Quali sono i suggerimenti per evitare che gli utenti cestinino immediatamente le email promozionali che ricevono?

Rispettare le loro aspettative e offrire sempre contenuti rilevanti. Questo è possibile con un buon lavoro di profilazione e una strategia di content marketing calata sulla profilazione e viceversa.

Cosa ne pensi in riferimento al responsive email design (RED)?

Necessario e fondamentale in un web sempre più consumato da device mobile, a condizione però che tutta la strategia di comunicazione aziendale sia compatibile con il mondo mobile. Sarebbe inutile investire soldi per rendere responsive le newsletter e poi portare gli utenti su un sito non fruibile da mobile. Sembra una considerazione banale, ma fidatevi che così non è.

Mi sapresti sintetizzare un caso reale di successo?

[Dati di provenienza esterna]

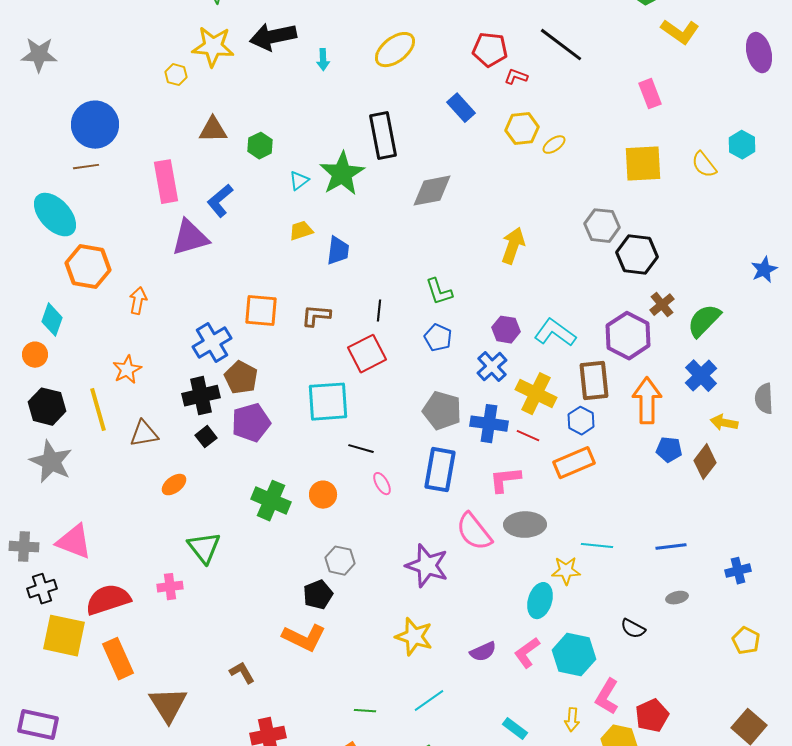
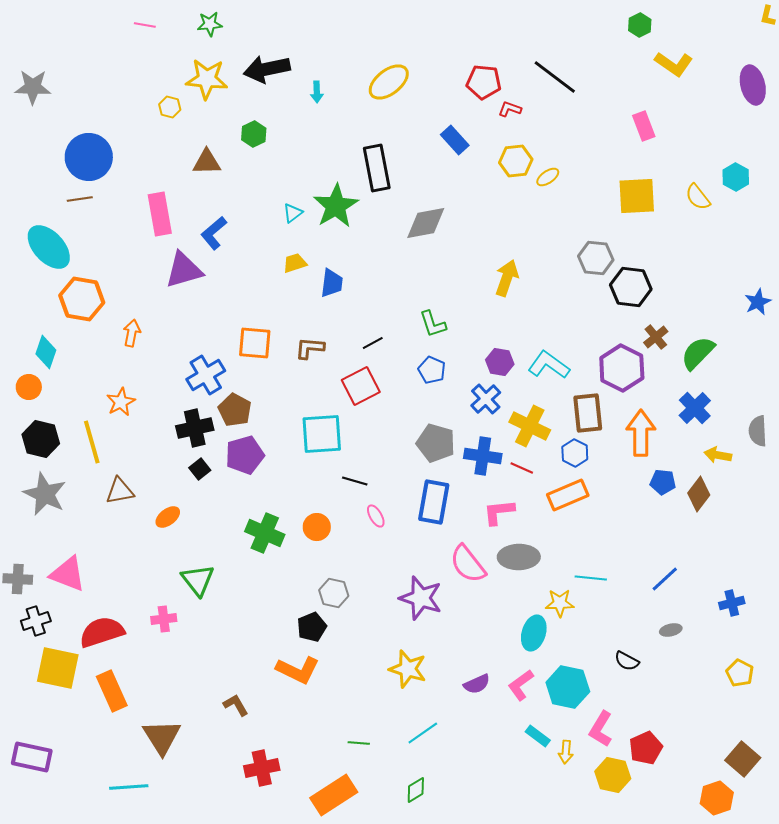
green hexagon: (260, 146) -> (254, 134), moved
black line: (379, 311) -> (373, 343), turned 55
brown triangle: (144, 434) -> (120, 491), moved
blue line: (671, 547) -> (665, 579), turned -36
cyan rectangle: (515, 729) -> (538, 736), moved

Con un cliente abbiamo lavorato sulla profilazione della sua lista studiando una serie di comunicazioni ad hoc per ogni segmento creato. Non abbiamo badato molto all’aspetto grafico, piuttosto abbiamo cercato di fornire il giusto messaggio. Questa scelta ci ha portato ad ottenere un incremento del 31% del tasso di apertura e un incremento del CTR pari a 18% rispetto alla media dei precedenti invii. Il caso con i dati completi è riportato qui http://www.blogmarketing.it/aumentare-tasso-apertura-newsletter/

Chi è Alessandro Binello?

profilo_aleSono appassionato di internet e sono fortunato perchè con internet ci lavoro. Ho cominciato come content manager per alcuni portali di turismo delle coste venete e dal 2001 mi occupo di posizionamento nei motori di ricerca e più in generale di web marketing con una particolare attenzione all’email marketing. Attualmente sono project manager presso Time2marketing Srl e mi occupo di strategie digitali per i clienti dell’agenzia.